2188L.01I                                                                                                                                                  D. ADAM CRUMBLISS, Chief Clerk



To repeal section 208.166, RSMo, and to enact in lieu thereof one new section relating to medical assistance.

Be it enacted by the General Assembly of the state of Missouri, as follows:

            Section A. Section 208.166, RSMo, is repealed and one new section enacted in lieu thereof, to be known as section 208.166, to read as follows:

            208.166. 1. As used in this section, the following terms mean:

            (1) "Department", the Missouri department of social services;

            (2) "Prepaid capitated", a mode of payment by which the department periodically [reimburse] reimburses a contracted health provider plan [or primary care physician sponsor] for delivering health care services for the duration of a contract to a maximum specified number of members based on a fixed rate per member, notwithstanding:

            (a) The actual number of members who receive care from the provider; or

            (b) The amount of health care services provided to any members[;

            (3) "Primary care case-management", a mode of payment by which the department reimburses a contracted primary care physician sponsor on a fee-for-service schedule plus a monthly fee to manage each recipient's case;

            (4) "Primary care physician sponsor", a physician licensed pursuant to chapter 334 who is a family practitioner, general practitioner, pediatrician, general internist or an obstetrician or gynecologist;

            (5) "Specialty physician services arrangement", an arrangement where the department may restrict recipients of specialty services to designated providers of such services, even in the absence of a primary care case-management system].

            2. The department or its designated division shall maximize the use of existing contracted prepaid health plans, where appropriate, and other alternative service delivery and reimbursement methodologies[, including, but not limited to, individual primary care physician sponsors or specialty physician services arrangements,] designed to facilitate the cost-effective purchase of comprehensive health care, which shall include pharmacy benefit and services. The department shall provide for each prepaid health plan to have full control over its formulary and preferred drug list (PDL) in order to develop the necessary pharmacy benefit and services to plan members.
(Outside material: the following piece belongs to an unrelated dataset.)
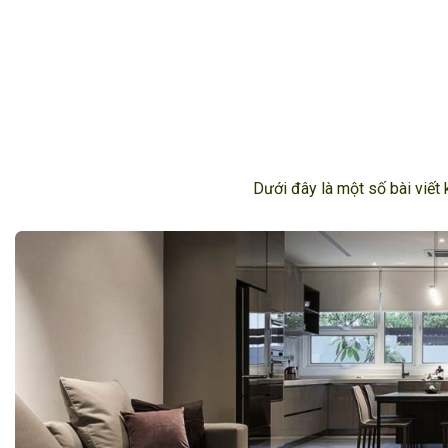
Dưới đây là một số bài viết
            3. In order to provide comprehensive health care, the department or its designated division shall [have authority to]:

            (1) Purchase medical services for recipients of public assistance from prepaid health plans, health maintenance organizations, health insuring organizations, or preferred provider organizations[, individual practice associations, local health units, community health centers, or primary care physician sponsors];

            (2) Reimburse those health care plans [or primary care physicians' sponsors who enter into direct] that have an existing contract with the department on a prepaid capitated [or primary care case-management] basis on the following conditions:

            (a) That the department or its designated division shall ensure, whenever possible and consistent with quality of care and cost factors, that publicly supported neighborhood and community-supported health clinics shall be utilized as providers;

            (b) That the department or its designated division shall initiate statewide managed or coordinated care programs and ensure reasonable access to medical services in all geographic [areas where managed or coordinated care programs are initiated] regions currently identified and designated as Eastern, Central, and Western, with each current geographical region being expanded to include designated counties that are not currently a part of MO HealthNet managed care so that each county in the state of Missouri shall be within a region currently participating in managed care and the Medicaid-eligible residents residing therein shall participate in the Medicaid managed care program and receive public assistance from the prepaid health plans, health maintenance organizations, health insuring organizations, or preferred provider organizations as defined herein, and who are currently under contract with the state of Missouri for such services according to the terms of the existing contract; and

            (c) That [the department shall ensure full freedom of choice for prescription drugs at any Medicaid participating pharmacy] any existing waiver or the state plan amendment be amended, and the department shall seek all necessary federal review and approval to qualify for and authorize the modifications to the current managed care waiver and to expand the existing contract, geographic regions, benefits and services to the eligible populations created under this section;

            (3) Limit providers of medical assistance benefits to those who demonstrate efficient and economic service delivery for the level of service they deliver, and provided that such limitation shall not limit recipients from reasonable access to such levels of service;

            (4) Provide recipients of public assistance with alternative services as provided for in state law, subject to appropriation by the general assembly;

            (5) Designate providers of medical assistance benefits to assure specifically defined medical assistance benefits at a reduced cost to the state, to assure reasonable access to all levels of health services and to assure maximization of federal financial participation in the delivery of health related services to Missouri citizens; provided, all qualified providers that deliver such specifically defined services shall be afforded an opportunity to compete to meet reasonable state criteria and to be so designated;

            (6) Upon mutual agreement with any entity of local government, to elect to use local government funds as the matching share for Title XIX payments, as allowed by federal law or regulation;

            (7) To elect not to offset local government contributions from the allowable costs under the Title XIX program, unless prohibited by federal law and regulation.

            4. Nothing in this section shall be construed to authorize the department or its designated division to limit the recipient's freedom of selection among health care plans [or primary care physician sponsors], as authorized in this section, who have entered into contract with the department or its designated division to provide a comprehensive range of health care services on a prepaid capitated [or primary care case-management] basis, except in those instances of overutilization of Medicaid services by the recipient.